Bitcoin, Ethereum, And Web 3.0: How They Are Related

We have all heard the success story of Bitcoin and Ethereum. We have heard how people in a short span of time transformed from the rags to the riches. 


 

You may be worried about using Cryptocurrency in the future, but you should get accustomed to it because digital currency is turning out to be the reality now.


 

With the advent of 3.0 internet, it is hoped that the decentralized currency is only getting better in the coming days.


 

So start your Crypto transactions and buy bitcoin now!


 

Let’s find out the point of intersection among Bitcoin, Ethereum and Web 3.0. 

Bitcoin 

Bitcoin is a digital currency that is decentralized in nature. It acts to record the transactions in the distributed ledger called Blockchain.


 

Now the question, 


 

Why is Bitcoin a Cryptocurrency? 


 

Actually, there is no physical Bitcoin but only the balance that is kept on the public ledger. Everyone and anyone have transparent access to the ledger. The Transactions here are all verified through a massive amount of computing power. 


 

They are decentralized and they are beyond the control of the Government.

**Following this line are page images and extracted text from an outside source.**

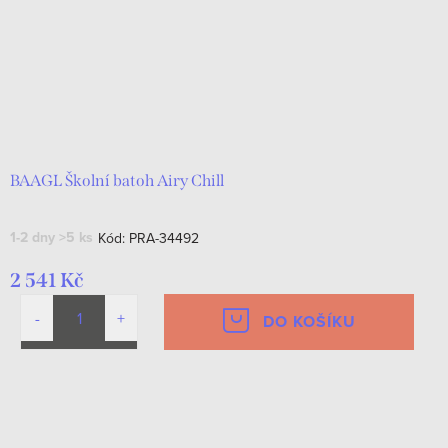
BAAGL Školní batoh Airy Chill
1-2 dny
>5 ks
Kód:
PRA-34492
2 541 Kč
DO KOŠÍKU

That is why Bitcoin is neither issued nor backed by any banks or government. 


 

Bitcoin was launched in the year 2009. Since then it has covered quite a distance presently it is the largest Cryptocurrency in the world in terms of market capitalization.


 

Just like the standard currency, Bitcoin has its process of safeguarding and preventing fraudulent activities. Blockchain actually works to create the safety net for Bitcoin. 

Ethereum

Ethereum is a decentralized Blockchain platform that works to establish a network between peers. It verifies certain application codes called Smart Contract. 


 

Smart contracts allow the participants to make transactions. Here the transactions are generally sent from one person or account to another user-created Ethereum account. 


 

Decentral Application developer develops a rich ecosystem by the deployment of Smart Contracts.


 

Ethereum’s large user base motivates the developers to develop some application in the network, that works to further strengthen Ethereum as a decentralized Application like the  Defi and the NFTs. 

Web 3.0

This is a completely new Internet breed that aims to become decentralized. Using the network user would be able to collaborate and interact without worrying about the data specific repositories.


 

Under this breed of network, users will be able to get more transparency and they will see endless resources and content accessible to all. Web 3.0 Cryptocurrencies are decentralized projects that use Smart Contracts. 


 

The notable Cryptocurrencies under Web 3.0 include Chainlink, Helium Audius, Filecoin Flux, ZCash, Livepeer, and others. 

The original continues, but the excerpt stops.